RECORDED DATA:
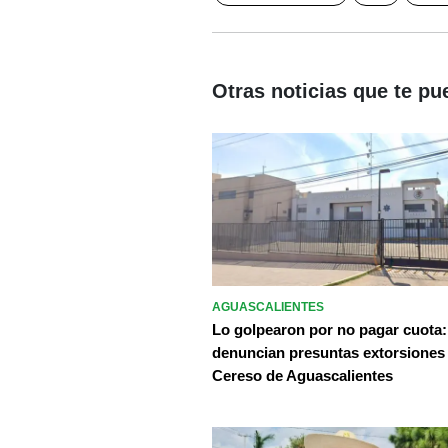
Otras noticias que te pu
AGUASCALIENTES
Lo golpearon por no pagar cuota:
denuncian presuntas extorsiones
Cereso de Aguascalientes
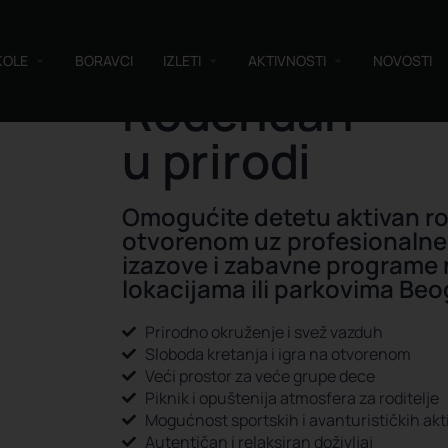
KOLE
BORAVCI
IZLETI
AKTIVNOSTI
NOVOSTI
Rođendan
u prirodi
Omogućite detetu aktivan r
otvorenom uz profesionalne
izazove i zabavne programe 
lokacijama ili parkovima Be
Prirodno okruženje i svež vazduh
Sloboda kretanja i igra na otvorenom
Veći prostor za veće grupe dece
Piknik i opuštenija atmosfera za roditelje
Mogućnost sportskih i avanturističkih akt
Autentičan i relaksiran doživljaj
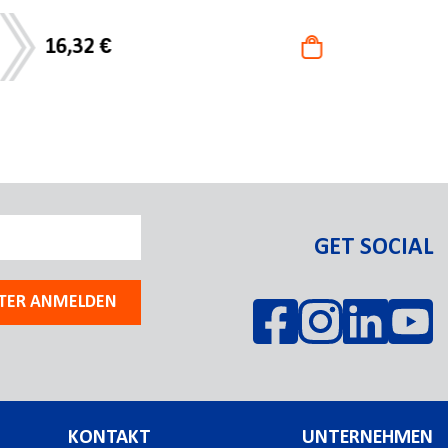
ab
9,00 €
GET SOCIAL
TER ANMELDEN
KONTAKT
UNTERNEHMEN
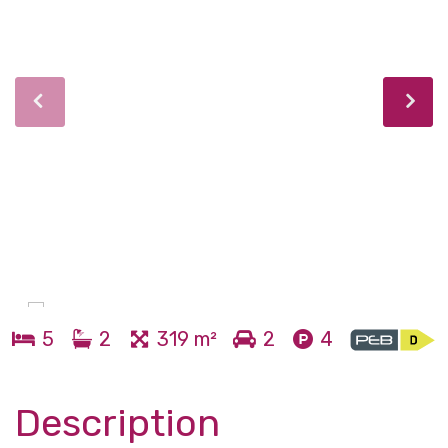
5
2
319 m²
2
4
Description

ABOUT THIS TASK: From the line that contains "Piknik i opuštenija atmosfera za roditelje" down to the last line of the material above, every line must be repeated exactly, with pictures removed and both end lines included.

TASK SOLUTION:
Piknik i opuštenija atmosfera za roditelje
Mogućnost sportskih i avanturističkih akt
Autentičan i relaksiran doživljaj
ab
9,00 €
GET SOCIAL
TER ANMELDEN
KONTAKT
UNTERNEHMEN
5
2
319 m²
2
4
Description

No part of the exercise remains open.